Outside of these personal attributes, machine learning systems have found that aspects that seem like they should be irrelevant to proceedings are actually predictive. What does it mean if things like days between a hearing and the decision being rendered are predictive of litigation outcomes? Do we want to reinforce their position as proxies for things we cannot readily measure?
These are not easy questions to ask or answer. In many cases we are having to take it on faith that the developers of these systems are behaving appropriately and that they are fit for purpose. Over time, I anticipate that it will not be accepted to make decisions in this way, and there will be regulations in place to ensure that they are used appropriately. We will have to balance the positives and negatives and come to compromises that we as a society are willing to accept.

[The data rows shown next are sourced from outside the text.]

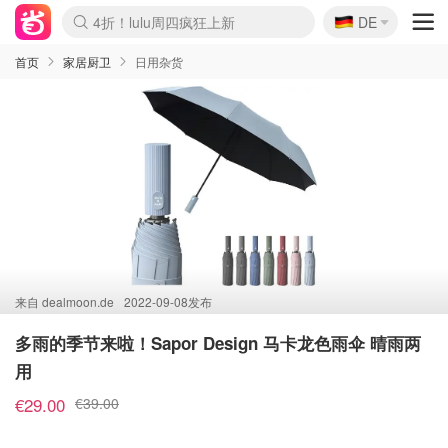
🇩🇪
4折！lulu周四疯狂上新
DE
Boticinal 夏促开抢！
还没结束！&OtherStories大促
Joybuy变相75折 随时失效
速领！Stanley独家85折
疑似霸哥！Camper额外叠85折
Zalando 奥莱闪促！每日更新
Moncler反季囤！5折起+叠9折
Coach Brooklyn仅€192
首页
家居厨卫
日用杂货
来自
dealmoon.de
2022-09-08发布
多雨的季节来啦！Sapor Design 马卡龙色雨伞 晴雨两
用
€29.00
€39.00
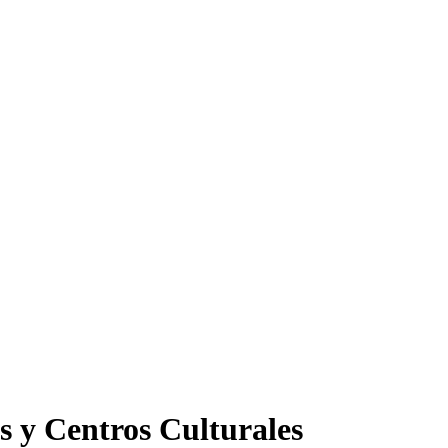
s y Centros Culturales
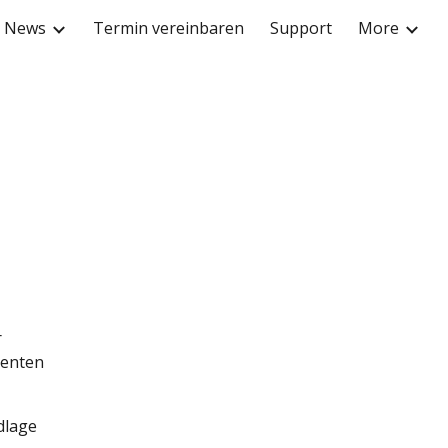
News
Termin vereinbaren
Support
More
ion
r
tenten
dlage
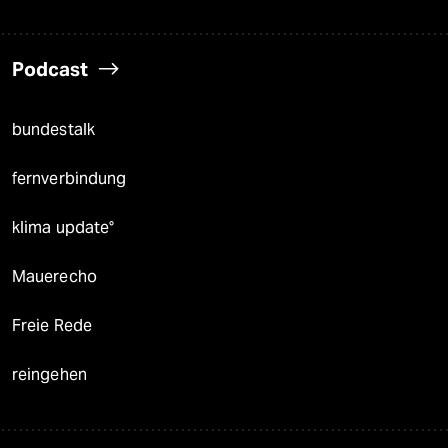
Podcast
bundestalk
fernverbindung
klima update°
Mauerecho
Freie Rede
reingehen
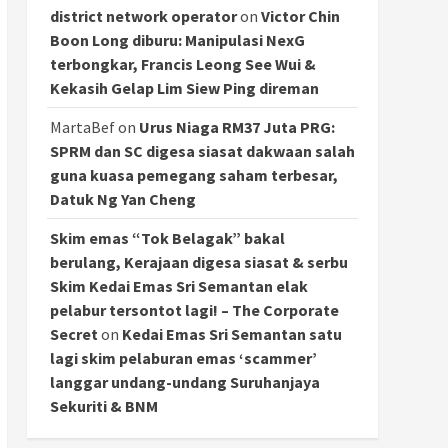
district network operator
on
Victor Chin
Boon Long diburu: Manipulasi NexG
terbongkar, Francis Leong See Wui &
Kekasih Gelap Lim Siew Ping direman
MartaBef
on
Urus Niaga RM37 Juta PRG:
SPRM dan SC digesa siasat dakwaan salah
guna kuasa pemegang saham terbesar,
Datuk Ng Yan Cheng
Skim emas “Tok Belagak” bakal
berulang, Kerajaan digesa siasat & serbu
Skim Kedai Emas Sri Semantan elak
pelabur tersontot lagi! – The Corporate
Secret
on
Kedai Emas Sri Semantan satu
lagi skim pelaburan emas ‘scammer’
langgar undang-undang Suruhanjaya
Sekuriti & BNM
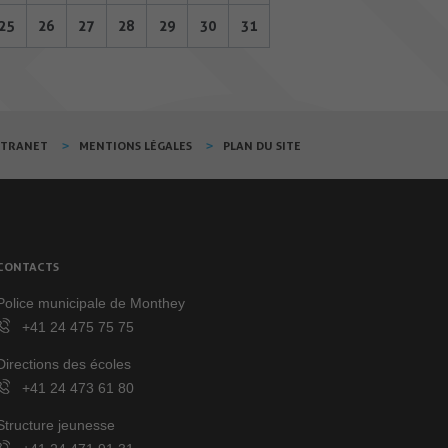
25
26
27
28
29
30
31
XTRANET
MENTIONS LÉGALES
PLAN DU SITE
CONTACTS
Police municipale de Monthey
+41 24 475 75 75
Directions des écoles
+41 24 473 61 80
Structure jeunesse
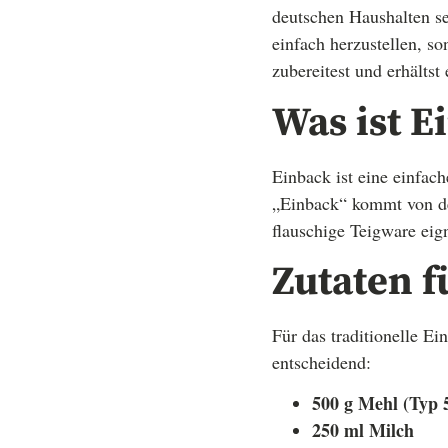
deutschen Haushalten sei
einfach herzustellen, so
zubereitest und erhältst
Was ist E
Einback ist eine einfac
„Einback“ kommt von der
flauschige Teigware eig
Zutaten f
Für das traditionelle E
entscheidend:
500 g Mehl (Typ 
250 ml Milch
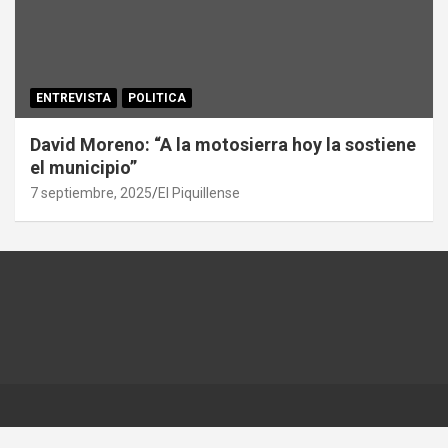
ENTREVISTA
POLITICA
David Moreno: “A la motosierra hoy la sostiene
el municipio”
7 septiembre, 2025
El Piquillense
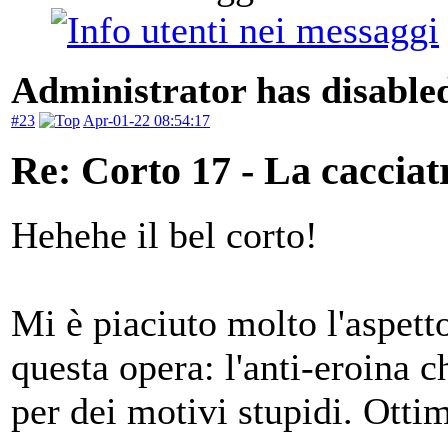
Administrator has disabled
#23
Apr-01-22 08:54:17
Re: Corto 17 - La cacciat
Hehehe il bel corto!
Mi è piaciuto molto l'aspett
questa opera: l'anti-eroina c
per dei motivi stupidi. Otti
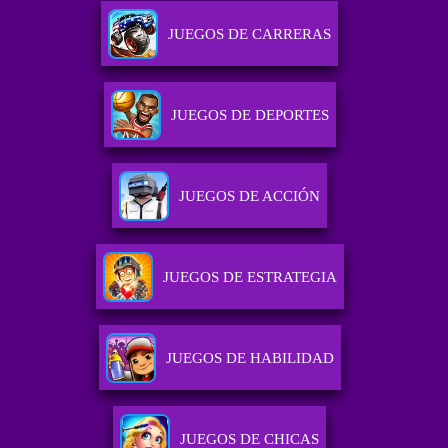
JUEGOS DE CARRERAS
JUEGOS DE DEPORTES
JUEGOS DE ACCIÓN
JUEGOS DE ESTRATEGIA
JUEGOS DE HABILIDAD
JUEGOS DE CHICAS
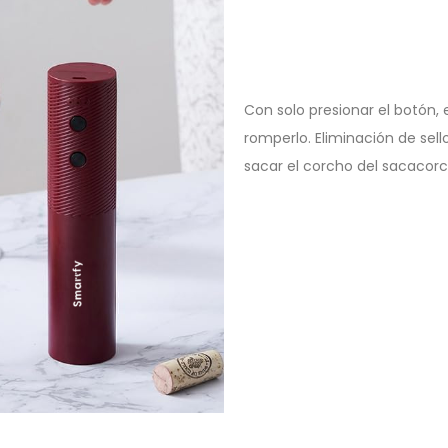
Con solo presionar el botón, 
romperlo. Eliminación de sell
sacar el corcho del sacacorch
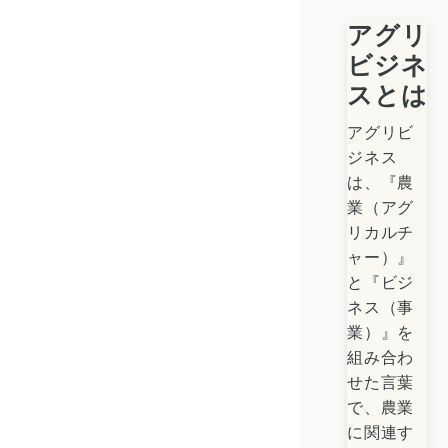
アグリ
ビジネ
スとは
アグリビ
ジネス
は、『農
業（アグ
リカルチ
ャー）』
と『ビジ
ネス（事
業）』を
組み合わ
せた言葉
で、農業
に関連す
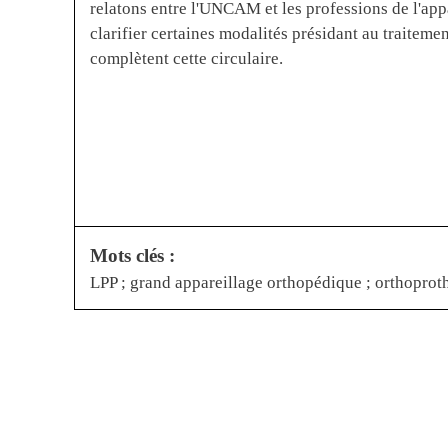
relatons entre l'UNCAM et les professions de l'app
clarifier certaines modalités présidant au traite
complètent cette circulaire.
Mots clés :
LPP ; grand appareillage orthopédique ; orthoprot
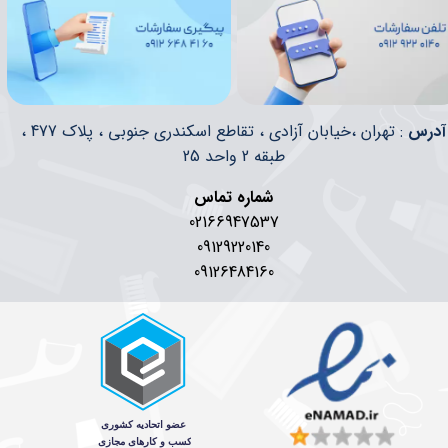
​​آدرس
: تهران ،خیابان آزادی ، تقاطع اسکندری جنوبی ، پلاک 477 ،
طبقه 2 واحد 25
شماره تماس
02166947537
09129220140
09126484160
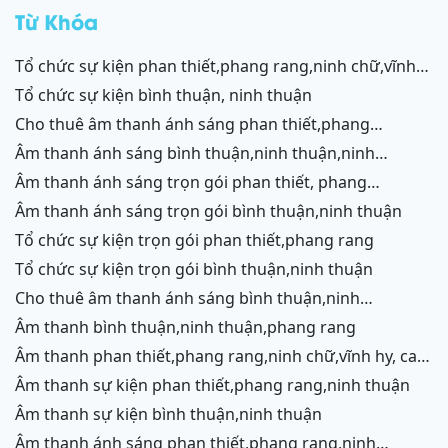
rang
Từ Khóa
tổ chức sự kiện phan thiết,phang rang,ninh chữ,vĩnh
hy,cam ranh
tổ chức sự kiện bình thuận, ninh thuận
cho thuê âm thanh ánh sáng phan thiết,phang
rang,ninh chữ,vĩnh hy,cam ranh
âm thanh ánh sáng bình thuận,ninh thuận,ninh
chữ,vĩnh hy,cam ranh
âm thanh ánh sáng trọn gói phan thiết, phang
rang,cam ranh
âm thanh ánh sáng trọn gói bình thuận,ninh thuận
tổ chức sự kiện trọn gói phan thiết,phang rang
tổ chức sự kiện trọn gói bình thuận,ninh thuận
cho thuê âm thanh ánh sáng bình thuận,ninh
thuận,ninh chữ,vĩnh hy,phang rang,cam ranh
âm thanh bình thuận,ninh thuận,phang rang
âm thanh phan thiết,phang rang,ninh chữ,vĩnh hy, cam
ranh
âm thanh sự kiện phan thiết,phang rang,ninh thuận
âm thanh sự kiện bình thuận,ninh thuận
âm thanh ánh sáng phan thiết,phang rang,ninh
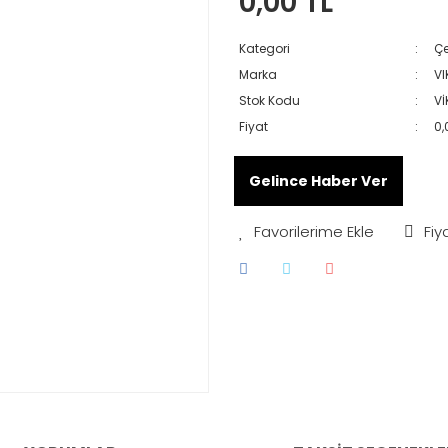
0,00 TL
Kategori
Çe
Marka
VI
Stok Kodu
Vİ
Fiyat
0,
Gelince Haber Ver
Fiy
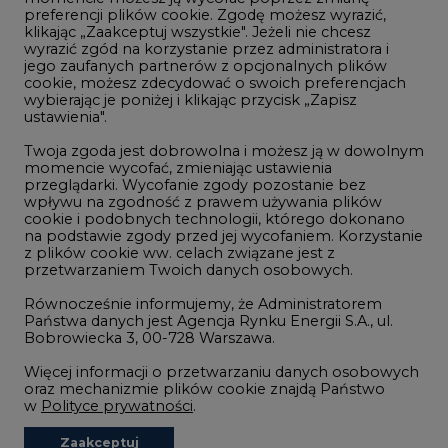
preferencji plików cookie. Zgodę możesz wyrazić,
klikając „Zaakceptuj wszystkie". Jeżeli nie chcesz
Handel emisjami CO2
wyrazić zgód na korzystanie przez administratora i
Wodór
jego zaufanych partnerów z opcjonalnych plików
cookie, możesz zdecydować o swoich preferencjach
Górnictwo
wybierając je poniżej i klikając przycisk „Zapisz
ustawienia".
Zmiany klimatyczne
Twoja zgoda jest dobrowolna i możesz ją w dowolnym
momencie wycofać, zmieniając ustawienia
przeglądarki. Wycofanie zgody pozostanie bez
Atom
wpływu na zgodność z prawem używania plików
Fotowoltaika
cookie i podobnych technologii, którego dokonano
na podstawie zgody przed jej wycofaniem. Korzystanie
Offshore wind
z plików cookie ww. celach związane jest z
przetwarzaniem Twoich danych osobowych.
Magazyny energii
Równocześnie informujemy, że Administratorem
Zielone samorządy
Państwa danych jest Agencja Rynku Energii S.A., ul.
Bobrowiecka 3, 00-728 Warszawa.
Zielona gospodarka
Więcej informacji o przetwarzaniu danych osobowych
oraz mechanizmie plików cookie znajdą Państwo
w
Polityce prywatności
.
Zaakceptuj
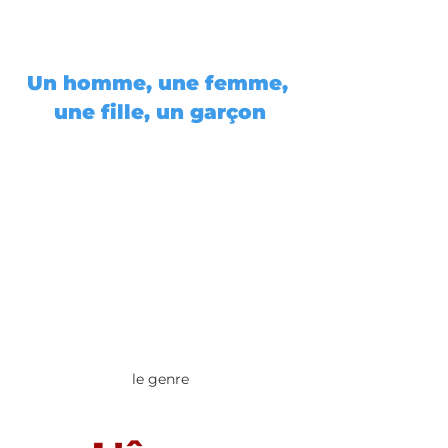
Un homme, une femme, 
une fille, un garçon
le genre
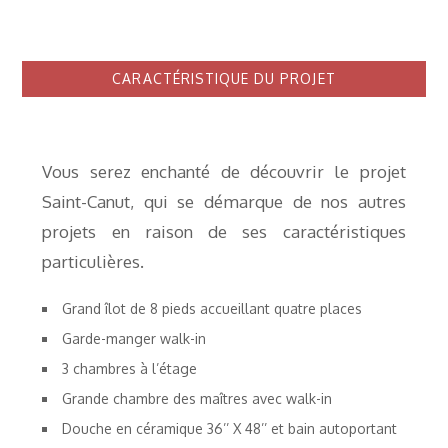
CARACTÉRISTIQUE DU PROJET
Vous serez enchanté de découvrir le projet
Saint-Canut, qui se démarque de nos autres
projets en raison de ses caractéristiques
particulières.
Grand îlot de 8 pieds accueillant quatre places
Garde-manger walk-in
3 chambres à l’étage
Grande chambre des maîtres avec walk-in
Douche en céramique 36’’ X 48’’ et bain autoportant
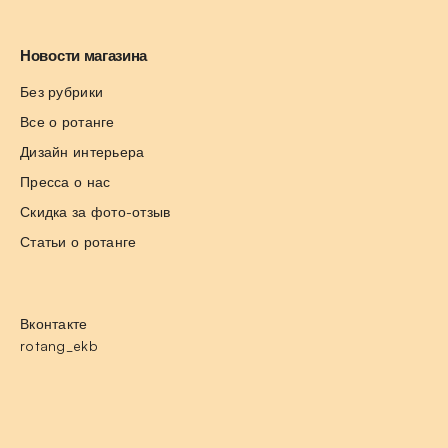
Новости магазина
Без рубрики
Все о ротанге
Дизайн интерьера
Пресса о нас
Скидка за фото-отзыв
Статьи о ротанге
Вконтакте
rotang_ekb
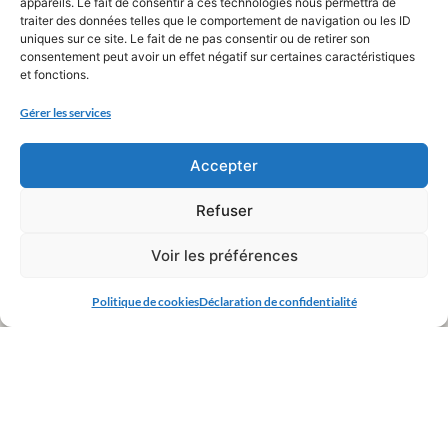
appareils. Le fait de consentir à ces technologies nous permettra de
traiter des données telles que le comportement de navigation ou les ID
uniques sur ce site. Le fait de ne pas consentir ou de retirer son
consentement peut avoir un effet négatif sur certaines caractéristiques
et fonctions.
Gérer les services
Accepter
Refuser
Voir les préférences
Politique de cookies
Déclaration de confidentialité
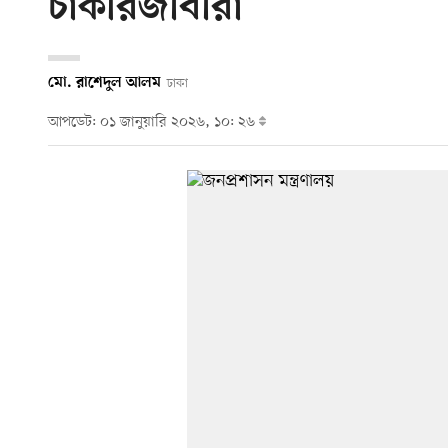
চাকরিজীবীরা
মো. রাশেদুল আলম
ঢাকা
আপডেট: ০১ জানুয়ারি ২০২৬, ১০: ২৬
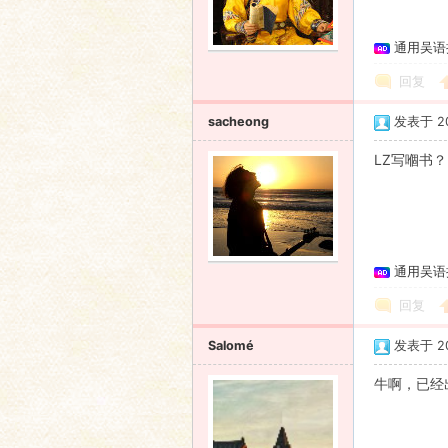
通用吴语
回复
sacheong
发表于 201
LZ写嗰书？
通用吴语
回复
Salomé
发表于 201
牛啊，已经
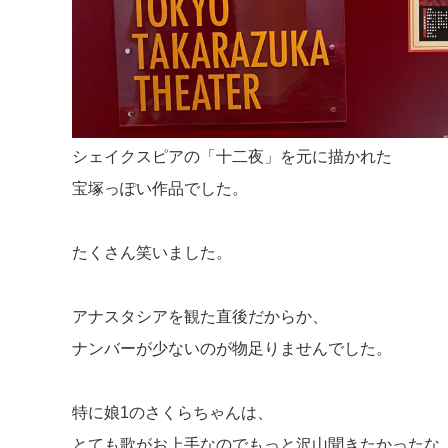
シェイクスピアの「十二夜」を元に描かれた
宝塚っぽい作品でした。
たくさん笑いました。
アナスタシアを観た直後だからか、
ナンバーが少ないのが物足りませんでした。
特に娘1のさくらちゃんは、
とても歌がお上手なのでもっと沢山聞きたかったな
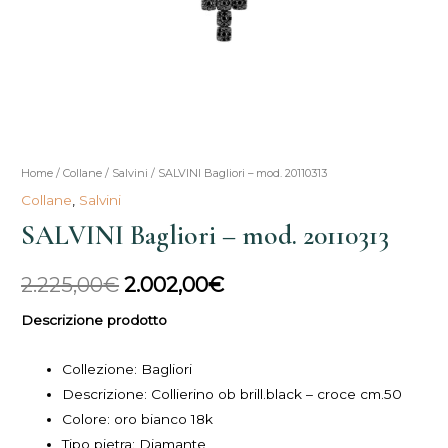
SALVINI
Home
/
Collane
/
Salvini
/ SALVINI Bagliori – mod. 20110313
Il
Il
Bagliori
Collane
,
Salvini
prezzo
prezzo
-
SALVINI Bagliori – mod. 20110313
mod.
originale
attuale
20110313
2.225,00
€
2.002,00
€
era:
è:
quantità
Descrizione prodotto
2.225,00€.
2.002,00€.
Collezione:
Bagliori
Descrizione:
Collierino ob brill.black – croce cm.50
Colore: oro bianco 18k
Tipo pietra: Diamante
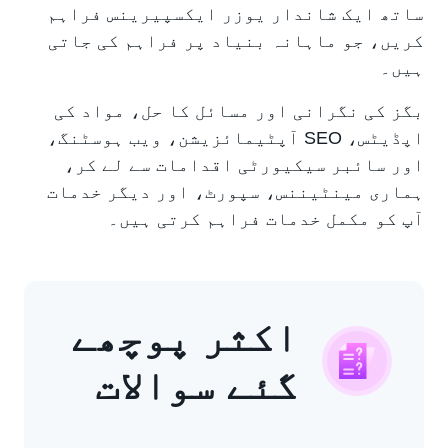
ساتھ ایک شاندار یوزر ایکسپیرینس فراہم
کریں، جو ماہانہ بنیاد پر فراہم کی جاتی
ہیں۔
بگز کی نگرانی اور مسائل کا حل، مواد کی
اپڈیٹس، SEO آپٹیمائزیشن، ویب ہوسٹنگ،
اور سائبر سیکیورٹی اقدامات سے لے کر،
ہماری مینٹیننس، سپورٹ، اور دیگر خدمات
آپ کو مکمل خدمات فراہم کرتی ہیں۔
اکثر پوچھے
گئے سوالات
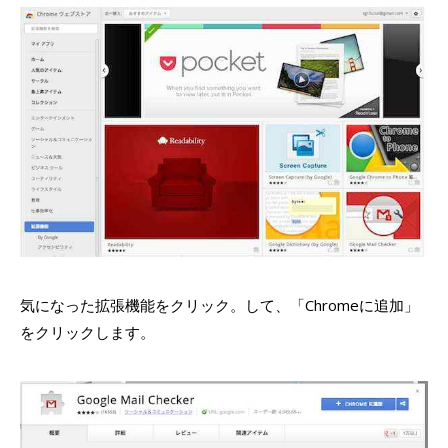
気になった拡張機能をクリック。して、「Chromeに追加」
をクリックします。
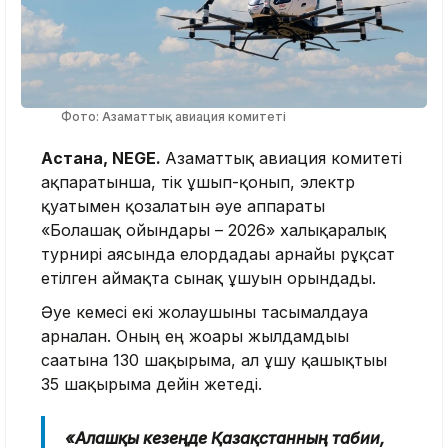
Фото: Азаматтық авиация комитеті
Астана, NEGE.
Азаматтық авиация комитеті
ақпаратынша, тік ұшып-қонып, электр
қуатымен қозғалатын әуе аппараты
«Болашақ ойындары – 2026» халықаралық
турнирі аясында елордадағы арнайы рұқсат
етілген аймақта сынақ ұшуын орындады.
Әуе кемесі екі жолаушыны тасымалдауға
арналған. Оның ең жоғары жылдамдығы
сағатына 130 шақырымға, ал ұшу қашықтығы
35 шақырымға дейін жетеді.
«Алғашқы кезеңде Қазақстанның табиғи,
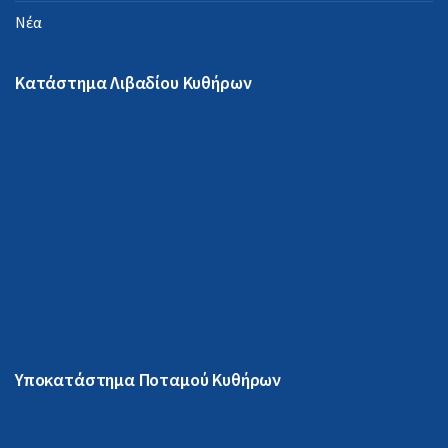
Νέα
Κατάστημα Λιβαδίου Κυθήρων
Υποκατάστημα Ποταμού Κυθήρων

Unfortunately, these restrictions may mean that promising avenues for efficiency gains are missed, though I would be remiss not to mention that there are heuristics that would make analogue decision making processes easier that we choose not to use. This is in many ways no different than that.
This column is based on some of the thoughts I had as I prepared to present a session called “Black Box AI: Trust, but Don’t Verify?” with Kim Nayyer and Parminder Basran at the ALM Legal Week on July 14. Thank you to Kim and Parminder for discussing these topics with me and presenting. I’d also like to thank the staff at ALM for organizing the conference and inviting me to speak.